“大功告成,本少爺果然是天下第一。”
這這格蕾修的畫布鋪滿了自己的顏色,神宮凜很是滿意的點了點頭,同時他還順手將手指上不小心沾染上的顏料給抹在了格蕾修的臉上,這動作他也是無比自然,就像是以前在和某人畫畫的時候也會順手為之一樣,神宮凜畫畫的技術確實很不錯,只不過以前沒有甚麼機會施展,而今天,終於給了他這個機會呢。
“你…………你的名字?”
沒有去擦自己臉上的顏料,格蕾修看著眼前那壯麗的畫作久久不能回神,少女看向了神宮凜,那雙和神宮凜如出一轍的紫色瞳孔裡寫滿了崇拜,好厲害,格蕾修,想要知道他的名字。
“嗯?我的名字是神宮凜,是現任天命大主教,兼天命與逆熵聯合指揮部司令,兼休伯利安艦長,兼女武神第五小隊隊長,那邊的是我的隨從雷電芽衣。”
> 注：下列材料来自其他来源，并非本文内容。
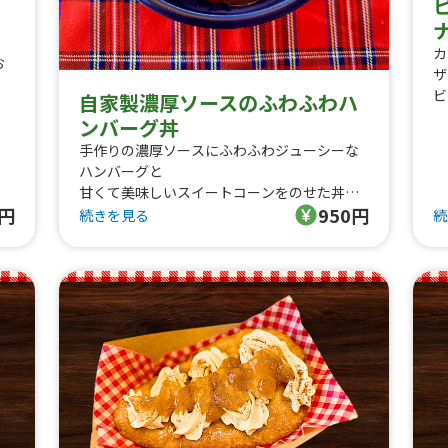
カ
お
ザ
ビ
自家製濃厚ソースのふわふわハ
は
ンバーグ丼
コ
メ
手作りの濃厚ソースにふわふわジューシーな
リ
ハンバーグと
載
甘くて美味しいスイートコーンをのせた丼で
0円
950円
す!
続きを見る
続
大人の方はもちろんお子様にも大人気の週末
限定メニューです!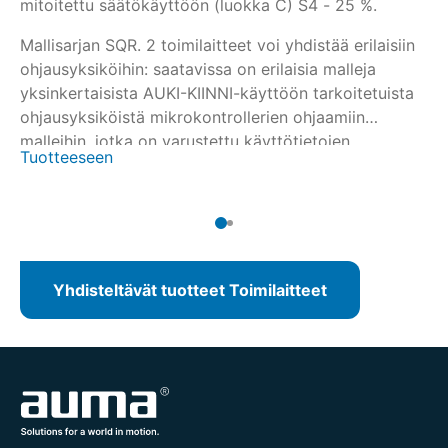
mitoitettu säätökäyttöön (luokka C) S4 - 25 %.
tä
sä
Mallisarjan SQR. 2 toimilaitteet voi yhdistää erilaisiin
.2
ohjausyksiköihin: saatavissa on erilaisia malleja
AU
yksinkertaisista AUKI-KIINNI-käyttöön tarkoitetuista
SQ
1:
ohjausyksiköistä mikrokontrollerien ohjaamiin
mi
malleihin, jotka on varustettu käyttötietojen
Tuotteeseen
Tu
keruutoiminnolla tai kenttäväyläliitännällä.
Yhdisteltävät tuotteet Toimilaitteet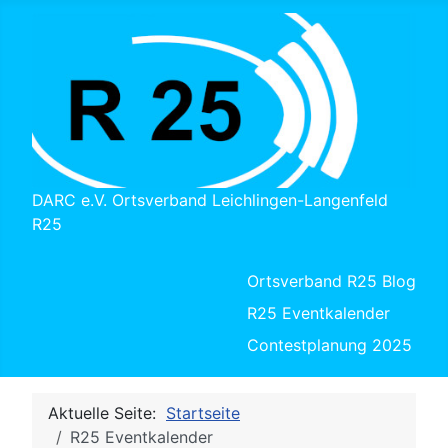
DARC e.V. Ortsverband Leichlingen-Langenfeld
R25
Ortsverband R25 Blog
R25 Eventkalender
Contestplanung 2025
Aktuelle Seite:
Startseite
R25 Eventkalender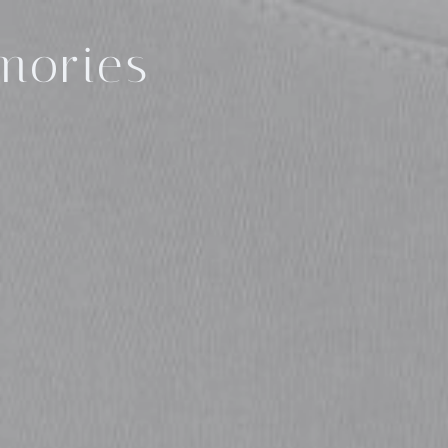
ories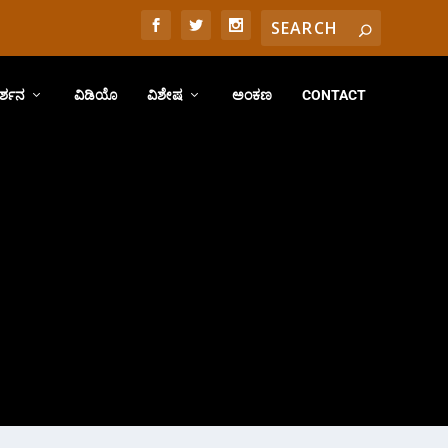
ರ್ಶನ
ವಿಡಿಯೊ
ವಿಶೇಷ
ಅಂಕಣ
CONTACT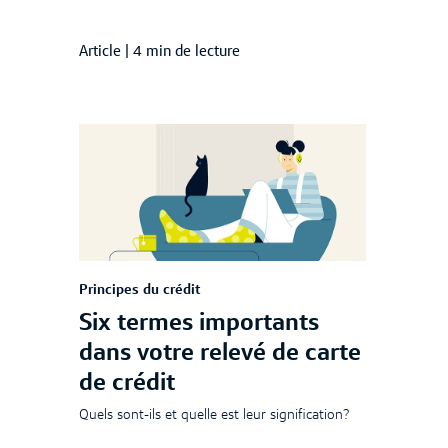
Article
|
4 min de lecture
Principes du crédit
Six termes importants
dans votre relevé de carte
de crédit
Quels sont-ils et quelle est leur signification?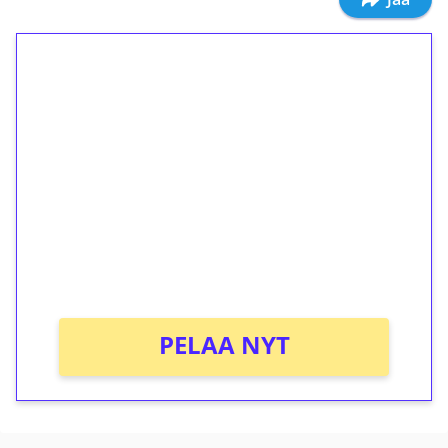
1€ = 10€ arvosta
ilmaiskierroksia ilman
kierrätystä!
Talleta 1€
Saat heti 50 ilmaiskierrosta Tuohi 1000 -
peliin (arvo 0,20€ per kierros)!
Ei kierrätysvaatimusta!
PELAA NYT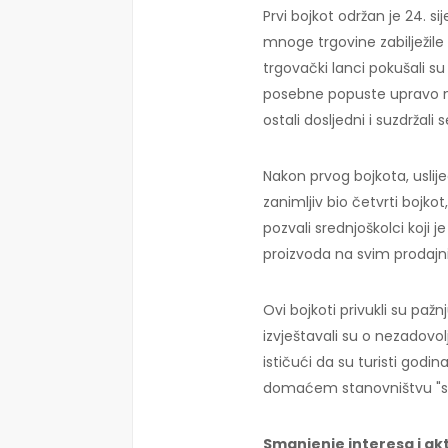
Prvi bojkot održan je 24. s
mnoge trgovine zabilježil
trgovački lanci pokušali su
posebne popuste upravo n
ostali dosljedni i suzdržali
Nakon prvog bojkota, uslijed
zanimljiv bio četvrti bojkot
pozvali srednjoškolci koji j
proizvoda na svim prodaj
Ovi bojkoti privukli su paž
izvještavali su o nezadovo
ističući da su turisti godin
domaćem stanovništvu "sti
Smanjenje interesa i a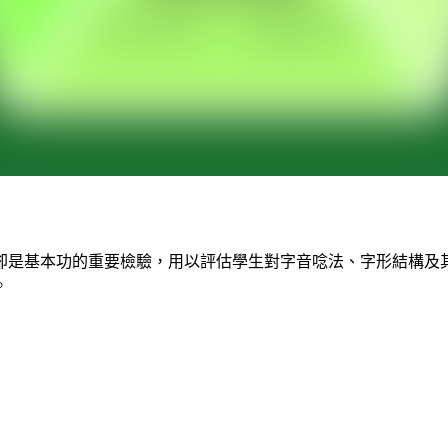
卻是基本功的重要檢驗，用以評估學生對字音唸法、字形結構及
。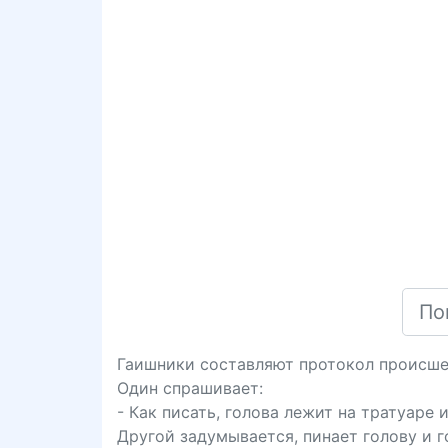
Гаишники составляют протокол происше
Один спрашивает:
- Как писать, голова лежит на тратуаре 
Другой задумывается, пинает голову и г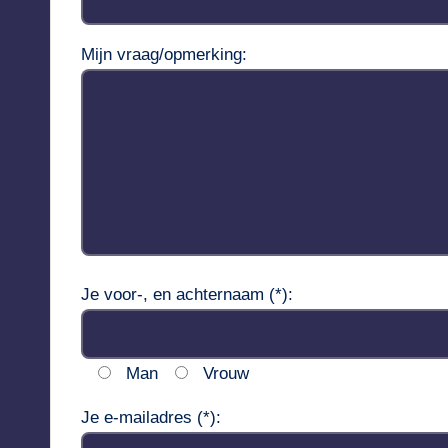
Mijn vraag/opmerking:
Je voor-, en achternaam (*):
Man
Vrouw
Je e-mailadres (*):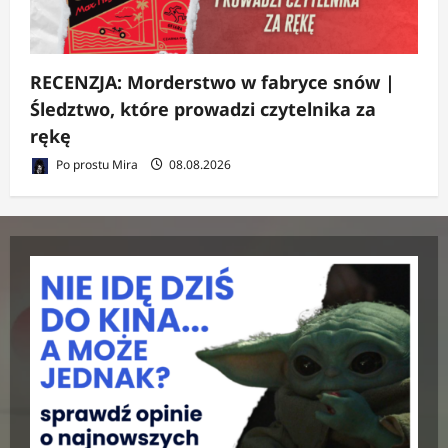
RECENZJA: Morderstwo w fabryce snów |
Śledztwo, które prowadzi czytelnika za
rękę
Po prostu Mira
08.08.2026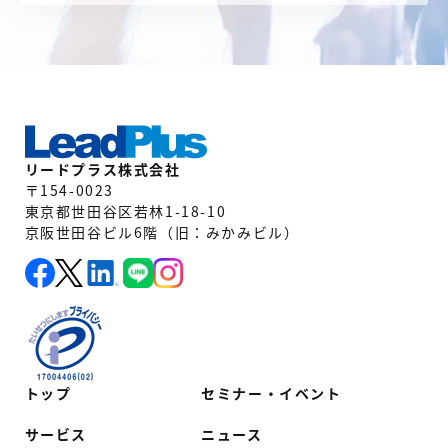
リードプラス株式会社
〒154-0023
東京都世田谷区若林1-18-10
京阪世田谷ビル6階（旧：みかみビル）
トップ
セミナー・イベント
サービス
ニュース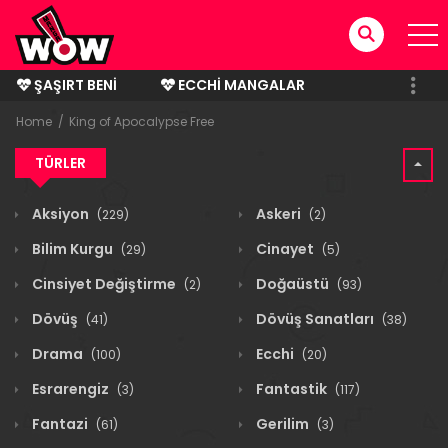
ŞAŞIRT BENI
ECCHI MANGALAR
BITMIŞ MANGALAR
Home
King of Apocalypse Free
TÜRLER
Aksiyon
Askeri
(229)
(2)
Bilim Kurgu
Cinayet
(29)
(5)
Cinsiyet Değiştirme
Doğaüstü
(2)
(93)
Dövüş
Dövüş Sanatları
(41)
(38)
Drama
Ecchi
(100)
(20)
Esrarengiz
Fantastik
(3)
(117)
Fantazi
Gerilim
(61)
(3)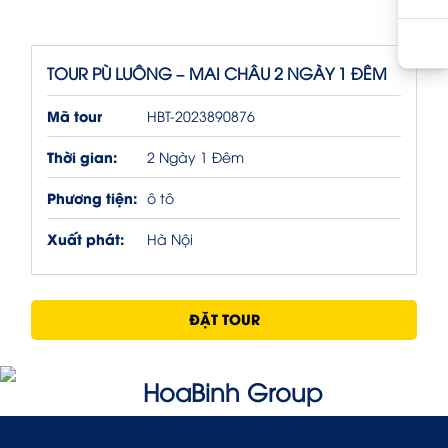
TOUR PÙ LUÔNG – MAI CHÂU 2 NGÀY 1 ĐÊM
Mã tour
HBT-2023890876
Thời gian:
2 Ngày 1 Đêm
Phương tiện:
ô tô
Xuất phát:
Hà Nội
ĐẶT TOUR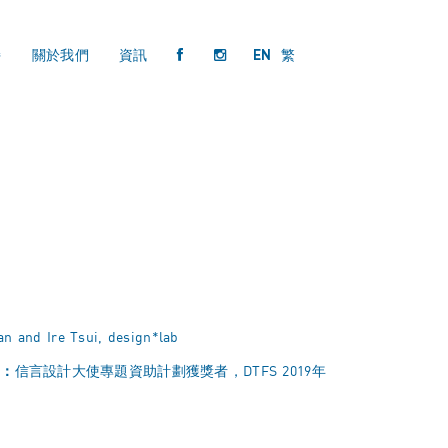
持
關於我們
資訊
EN
繁
n and Ire Tsui, design*lab
屬：
信言設計大使專題資助計劃獲獎者
，DTFS 2019年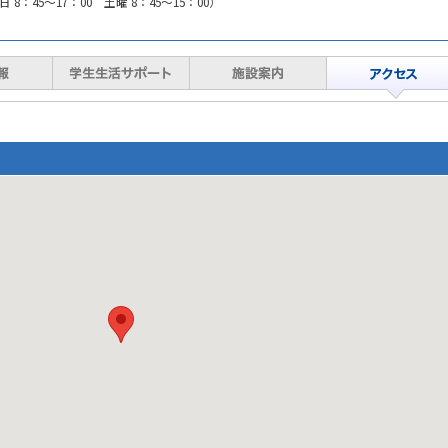
日 8：45～17：00 土曜 8：45～15：00）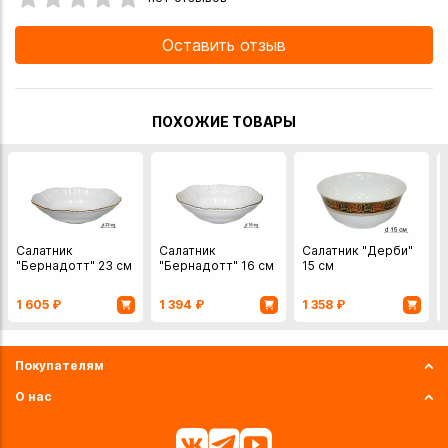
Оставить отзыв
ПОХОЖИЕ ТОВАРЫ
Салатник
Салатник
Салатник "Дерби"
"Бернадотт" 23 см
"Бернадотт" 16 см
15 см
1 605
₽
1 394
₽
1 358
₽
Покупателям
О нас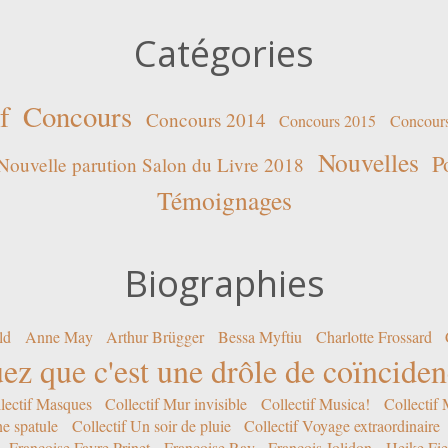
Catégories
f
Concours
Concours 2014
Concours 2015
Concour
Nouvelles
P
Nouvelle parution Salon du Livre 2018
Témoignages
Biographies
ld
Anne May
Arthur Brügger
Bessa Myftiu
Charlotte Frossard
ez que c'est une drôle de coïncide
lectif Masques
Collectif Mur invisible
Collectif Musica!
Collectif
ne spatule
Collectif Un soir de pluie
Collectif Voyage extraordinaire
Françoise Favre Prinet
Françoise Ray
François Jolidon
Heike Fie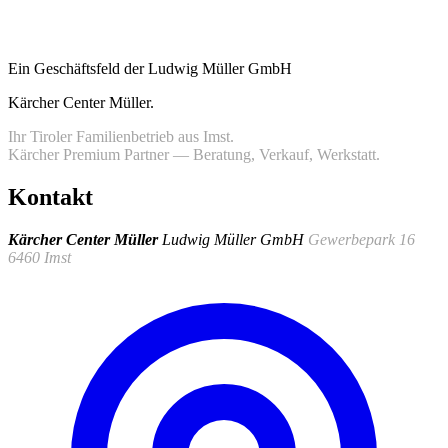
Ein Geschäftsfeld der Ludwig Müller GmbH
Kärcher Center Müller
.
Ihr Tiroler Familienbetrieb aus Imst.
Kärcher Premium Partner — Beratung, Verkauf, Werkstatt.
Kontakt
Kärcher Center Müller
Ludwig Müller GmbH
Gewerbepark 16
6460 Imst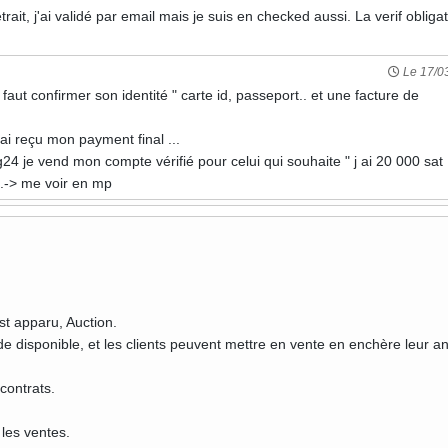
trait, j'ai validé par email mais je suis en checked aussi. La verif obliga
Le 17/0
l faut confirmer son identité " carte id, passeport.. et une facture de
j ai reçu mon payment final ...
g24 je vend mon compte vérifié pour celui qui souhaite " j ai 20 000 sat
 ..-> me voir en mp
st apparu, Auction.
de disponible, et les clients peuvent mettre en vente en enchère leur a
 contrats.
les ventes.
終於有人問自己是誰了啊,神宮凜等著這個機會已經不是一天兩天了,他一股腦將自己的身份全都說了出來,至於芽衣……………她不在意這種事的,一筆帶過就好。
“隨從?哈哈,神宮凜這傢伙,也太逗…………哎呦!芽衣姐,好疼!”
菲莉絲差點被逗笑出了聲,而芽衣直接一腳踩在了她的尾巴上,頭上長著雙角的少女臉色有些微冷,隨從?為甚麼不介紹說自己是他的女朋友?怎麼,說自己是他女朋友丟他人了?
“…………嗯,神宮凜………顏色,你,喜歡的顏色。”
格蕾修點了點頭,然後她沒頭沒腦的就問出了這個問題,她想把神宮凜的顏色留在自己的畫板上,而這樣的問題,更是讓神宮凜有種既視感,就好像很久之前也有人問過自己類似的問題一樣。
“喜歡的顏色啊…………倒不如說我想變成甚麼顏色,本少爺的話,那當然是要變成尊貴的紫色了,不許說基佬紫,要不然我跟你急。”
神宮凜伸手掐住了格蕾修的臉頰,看著少女那張面無表情的可愛小臉被自己捏成各種滑稽模樣之後神宮凜這樣威脅著她,其實格蕾修的話…………恐怕也不知道甚麼基佬紫吧。
“想要變成的顏色…………這種說法很有趣,我也想………變成神宮凜的顏色。”
被神宮凜捏著小臉,格蕾修也不在意,少女眼前一亮說出了這樣的話,而看到兩人之間這樣的交談,芽衣忽然變得面無表情了起來,為甚麼感覺自己好像是被排除在外了呢,而且這種說法,這個格蕾修,明明才是個小女孩,她怎麼敢的!
“對了,還有芽衣,你喜歡甚麼顏色?”
彷彿是順帶一樣,被神宮凜捏了一會兒小臉的格蕾修看向了芽衣,想把刻印交給神宮凜,可是好像做不到,所以,只能這樣麼。
“我喜歡的顏色…………應該是橙色,還有紅色吧。”
算了,和這樣的小女孩置氣有些太過掉價了,芽衣搖了搖頭如實說出了自己對顏色的喜好,而聽到了芽衣喜歡的顏色,格蕾修也是陷入了思考之中。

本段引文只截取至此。